In our digital lives, choice architectures are everywhere, highly optimised and A/B tested, designed to make you click exactly the way the platform wants you to. But there is also the possibility that they can be reconfigured by the individual to suit their will. An individual can tailor their web experience by configuring their browser to exclude unwanted aspects and superimpose additional functions onto the sites they visit.
This general capacity – for content, functionality and presentation to be altered by the individual – is a pre-requisite for refashioning choice architectures in our own favour. Services like RescueTime, which blocks certain websites for certain periods, represent a very basic kind of user-defined choice architecture which simply removes certain choices altogether. But more sophisticated systems would take an individuals’ own carefully considered life goals – say, to eat healthily, be prudent, or get a broader perspective on the world – and construct their digital experiences to nudge behaviour which furthers those goals.
Take, for instance, online privacy. Research by behavioural economist Alessandro Acquisti and colleagues at CMU has shown how effective nudging privacy can be. The potential for user-defined privacy nudges is strong. In a reflective, rational state, I may set myself a goal to keep my personal life private from my professional life. An intelligent privacy management system could take that goal and insert nudges into the choice architectures which might otherwise induce me to mess up. For instance, by alerting me when I’m about to accept a work colleague as a friend on a personal social network.

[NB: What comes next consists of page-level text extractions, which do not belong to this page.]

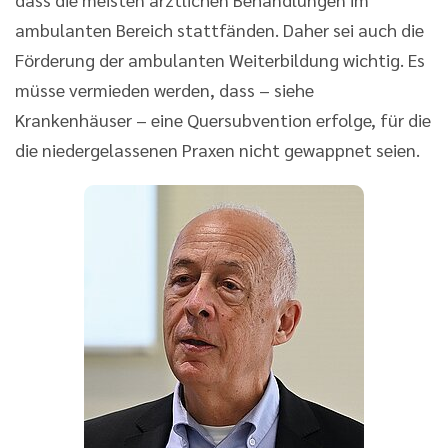
ambulanten Bereich stattfänden. Daher sei auch die
Förderung der ambulanten Weiterbildung wichtig. Es
müsse vermieden werden, dass – siehe
Krankenhäuser – eine Quersubvention erfolge, für die
die niedergelassenen Praxen nicht gewappnet seien.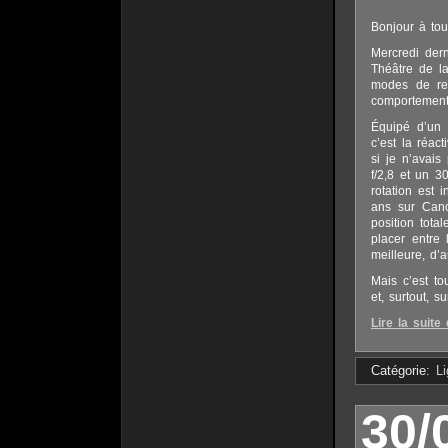
Bonjour à tou
Mercredi dern
Théâtre de la
modes de reca
comportement
Équipé d’un 
c’est la réac
si je n’avai
f/2,8 et un 
rotation est
ans sur Cano
position tot
placer entre
meilleure, d’
Mais c’est to
et, surtout, 
Lire la suite 
Catégorie:
L
30/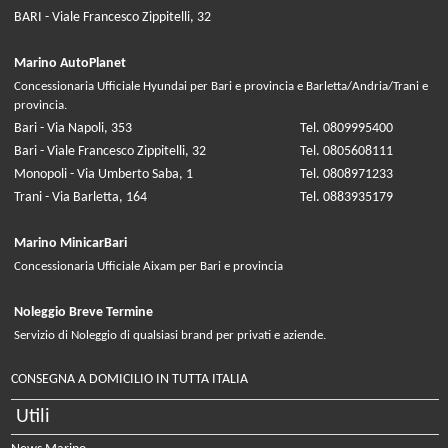
BARI - Viale Francesco Zippitelli, 32
Marino AutoPlanet
Concessionaria Ufficiale Hyundai per Bari e provincia e Barletta/Andria/Trani e
provincia.
Bari - Via Napoli, 353
Tel. 0809995400
Bari - Viale Francesco Zippitelli, 32
Tel. 0805608111
Monopoli - Via Umberto Saba, 1
Tel. 0808971233
Trani - Via Barletta, 164
Tel. 0883935179
Marino MinicarBari
Concessionaria Ufficiale Aixam per Bari e provincia
Noleggio Breve Termine
Servizio di Noleggio di qualsiasi brand per privati e aziende.
CONSEGNA A DOMICILIO IN TUTTA ITALIA
Utili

Next generation nudge systems should enable a user-defined choice architecture layer, which can be superimposed over the existing choice architectures. This would allow individuals to A/B test their decision-making and habits, and optimise them for their own ends. Ignoring the power of nudges is no longer a realistic or desirable option. We need intentionally designed choice architectures to help us navigate the complex world we live in. But the aims embedded in these architectures need to be driven by our own values, priorities and life goals.